Blindagem política e advocatícia

Além do esquema financeiro, o grupo contava com suporte jurídico de alto calibre. O escritório Salomão Advogados, em Brasília, comandado por Luis Felipe Salomão Filho e Rodrigo Salomão — filhos do ministro do STJ e atual vice-presidente da Corte, Luis Felipe Salomão — é citado em documentos como articulador jurídico do grupo.
Segundo relatos, o escritório atuava em duas frentes:
- pressionando judicialmente credores e vítimas a aceitarem acordos desvantajosos;
- utilizando milícias digitais para difundir informações falsas e manipular negociações.
Esse elo lança dúvidas sobre a imparcialidade institucional, ao expor a confluência entre lavagem de dinheiro, influência política e os tribunais superiores.

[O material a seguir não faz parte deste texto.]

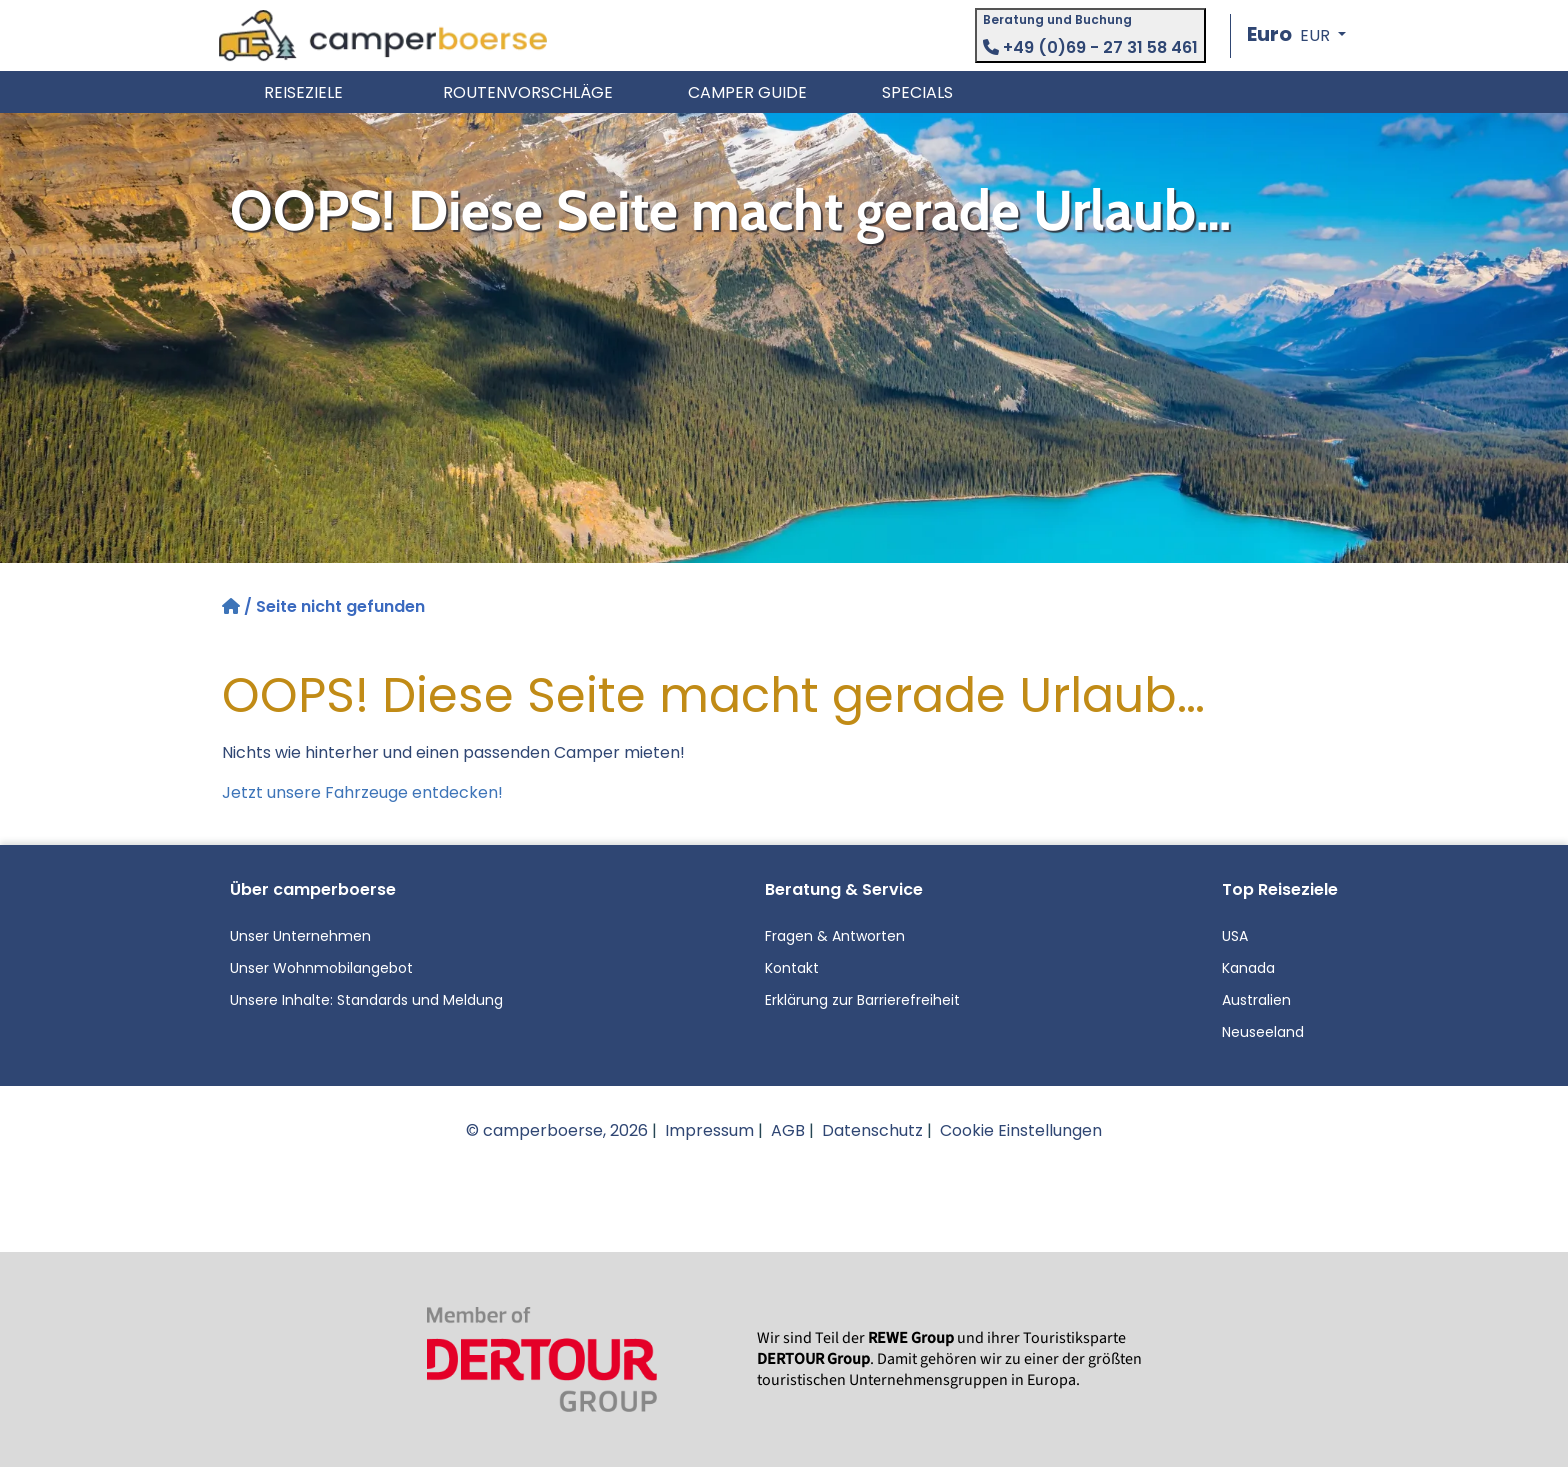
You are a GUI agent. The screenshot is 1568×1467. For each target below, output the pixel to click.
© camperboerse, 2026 (557, 1130)
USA (1235, 936)
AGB (788, 1130)
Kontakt (792, 968)
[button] (1296, 35)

⚖️ Reconhecimento judicial da fraude
O TJSP (Tribunal de Justiça de São Paulo) já reconheceu a confusão patrimonial dentro do Grupo Comanche. Em decisão no processo nº 0000015-63.2025.8.26.0140, o tribunal determinou a desconsideração da personalidade jurídica, permitindo que credores atinjam diretamente os bens pessoais de Alicia Navar Loyola.
Esse precedente abre caminho para responsabilização direta de sócios e gestores.
A fachada da “energia limpa”
Não é coincidência que o fundo tenha sido batizado de “Comanche Clean Energy”. Por trás do apelo ambiental e inovador, escondia-se uma das maiores estruturas de lavagem de dinheiro já identificadas no setor de biocombustíveis. O discurso sustentável serviu apenas de fachada para legitimar um sofisticado esquema de fraude e ocultação de patrimônio.
O que está em jogo
O caso Comanche não se limita a um escândalo empresarial. Ele expõe:
- a captura do setor de biocombustíveis por organizações criminosas;
- a conivência de gestores financeiros experientes;
- a fragilidade institucional na prevenção à fraude;
- e a perigosa proximidade entre escritórios ligados a ministros e grupos investigados.
Se não houver enfrentamento efetivo, fundos de investimento continuarão a operar como lavanderias de luxo, blindados por conexões políticas e jurídicas poderosas.
Conclusão
O Grupo Comanche é um retrato cru da combinação entre empresários inescrupulosos, gestores financeiros especializados e redes criminosas organizadas.
Alicia Navar Loyola e Victor Mariz Taveira não representam apenas executivos mal-sucedidos, mas peças centrais em um esquema que envolve:
- fraudes financeiras,
- lavagem de dinheiro do PCC,
- influência política em tribunais superiores,
- e confusão patrimonial já reconhecida pela Justiça.
O desafio agora vai além do campo jurídico ou econômico: é ético e institucional. O Brasil está disposto a enfrentar conglomerados que prosperam à sombra da corrupção sistêmica e da leniência do poder político?